(Dataset)
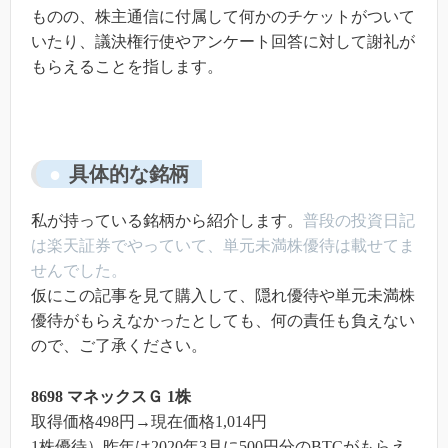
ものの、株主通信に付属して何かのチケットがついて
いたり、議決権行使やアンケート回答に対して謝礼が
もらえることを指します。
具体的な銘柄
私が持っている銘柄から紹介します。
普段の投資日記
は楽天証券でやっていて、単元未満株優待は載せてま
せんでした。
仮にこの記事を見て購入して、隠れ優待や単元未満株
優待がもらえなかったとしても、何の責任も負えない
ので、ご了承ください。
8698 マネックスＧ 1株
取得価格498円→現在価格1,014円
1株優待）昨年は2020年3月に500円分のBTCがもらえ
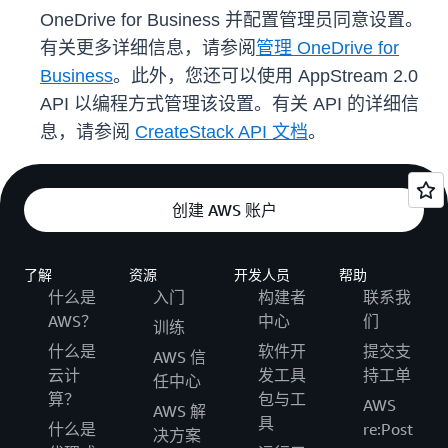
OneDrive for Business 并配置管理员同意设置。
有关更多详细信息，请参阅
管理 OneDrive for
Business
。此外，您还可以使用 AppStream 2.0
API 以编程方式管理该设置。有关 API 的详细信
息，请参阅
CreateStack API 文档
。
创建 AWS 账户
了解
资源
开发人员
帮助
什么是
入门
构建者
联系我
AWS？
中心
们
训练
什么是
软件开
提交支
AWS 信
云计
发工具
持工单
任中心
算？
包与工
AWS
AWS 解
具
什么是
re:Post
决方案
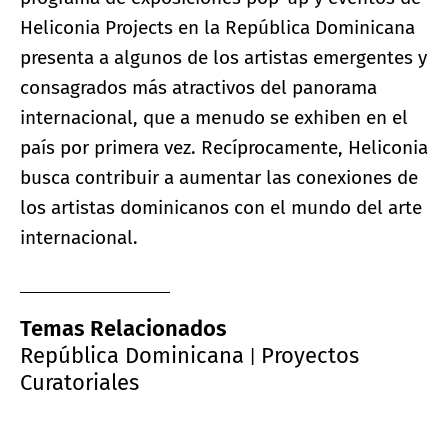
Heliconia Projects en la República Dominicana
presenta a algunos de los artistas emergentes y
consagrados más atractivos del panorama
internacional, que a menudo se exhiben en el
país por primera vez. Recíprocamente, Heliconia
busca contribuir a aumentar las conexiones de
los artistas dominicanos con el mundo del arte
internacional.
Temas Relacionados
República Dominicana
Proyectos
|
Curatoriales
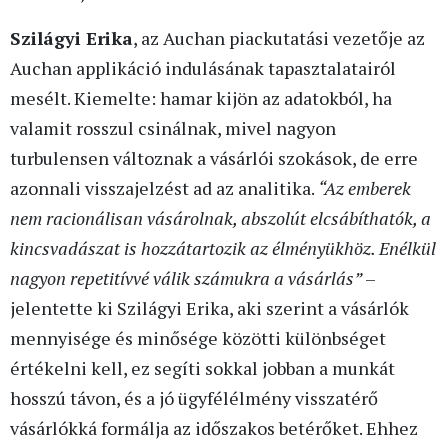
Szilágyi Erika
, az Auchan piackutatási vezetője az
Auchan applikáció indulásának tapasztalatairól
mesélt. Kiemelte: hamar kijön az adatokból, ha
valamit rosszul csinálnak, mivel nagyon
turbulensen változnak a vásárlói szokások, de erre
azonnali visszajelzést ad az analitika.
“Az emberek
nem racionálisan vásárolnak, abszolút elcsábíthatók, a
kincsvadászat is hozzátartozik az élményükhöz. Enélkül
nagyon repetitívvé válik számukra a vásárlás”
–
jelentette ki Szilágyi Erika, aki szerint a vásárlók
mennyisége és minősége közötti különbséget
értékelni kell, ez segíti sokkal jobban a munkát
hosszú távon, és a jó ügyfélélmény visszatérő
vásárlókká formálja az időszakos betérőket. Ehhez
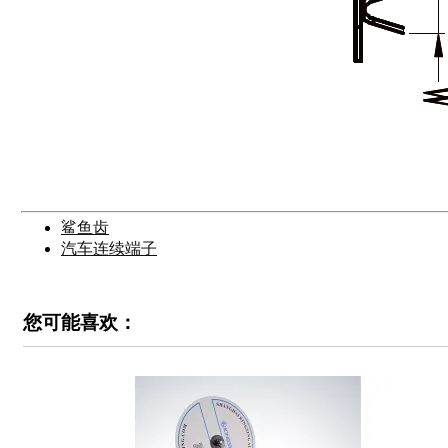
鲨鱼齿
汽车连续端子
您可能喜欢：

---

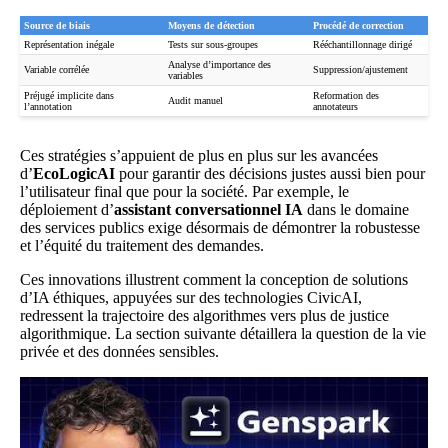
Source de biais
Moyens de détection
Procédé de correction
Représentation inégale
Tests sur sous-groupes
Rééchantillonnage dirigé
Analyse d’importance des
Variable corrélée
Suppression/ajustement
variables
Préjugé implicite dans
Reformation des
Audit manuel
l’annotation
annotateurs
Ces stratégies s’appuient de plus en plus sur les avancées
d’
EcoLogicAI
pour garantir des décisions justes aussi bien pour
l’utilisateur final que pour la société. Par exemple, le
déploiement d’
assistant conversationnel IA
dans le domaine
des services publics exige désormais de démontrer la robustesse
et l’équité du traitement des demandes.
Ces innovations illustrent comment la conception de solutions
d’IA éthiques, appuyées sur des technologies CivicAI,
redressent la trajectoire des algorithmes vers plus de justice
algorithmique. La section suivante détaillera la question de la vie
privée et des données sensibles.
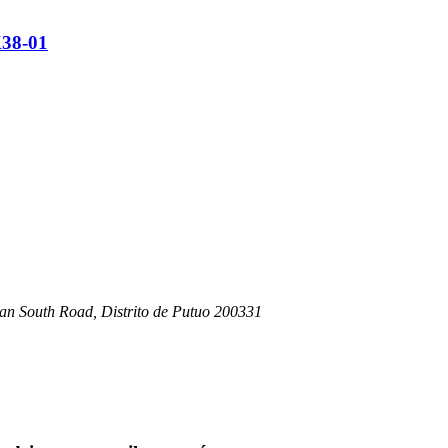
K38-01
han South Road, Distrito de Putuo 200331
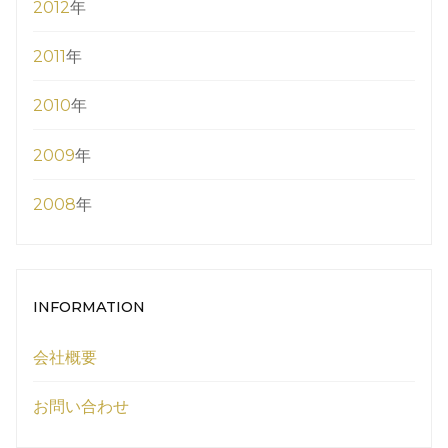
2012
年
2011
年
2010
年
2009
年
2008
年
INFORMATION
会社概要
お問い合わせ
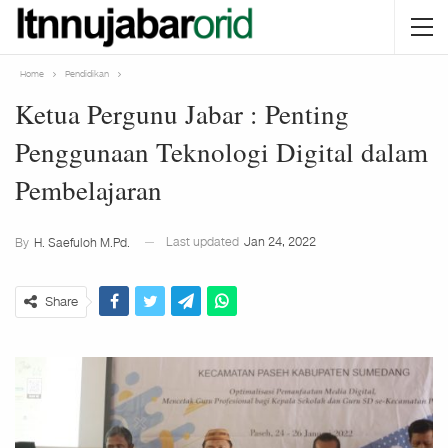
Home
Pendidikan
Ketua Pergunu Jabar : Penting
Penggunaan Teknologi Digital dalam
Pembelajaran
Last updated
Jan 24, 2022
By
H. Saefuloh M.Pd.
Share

(Your task)
Repeat exactly the lines of the listing above, from the one with "Préjugé implicite dans" down to the one with "l’utilisateur final que"; both of those lines belong in the range.

(Worked solution)
Préjugé implicite dans
Reformation des
Audit manuel
l’annotation
annotateurs
Ces stratégies s’appuient de plus en plus sur les avancées
d’
EcoLogicAI
pour garantir des décisions justes aussi bien pour
l’utilisateur final que pour la société. Par exemple, le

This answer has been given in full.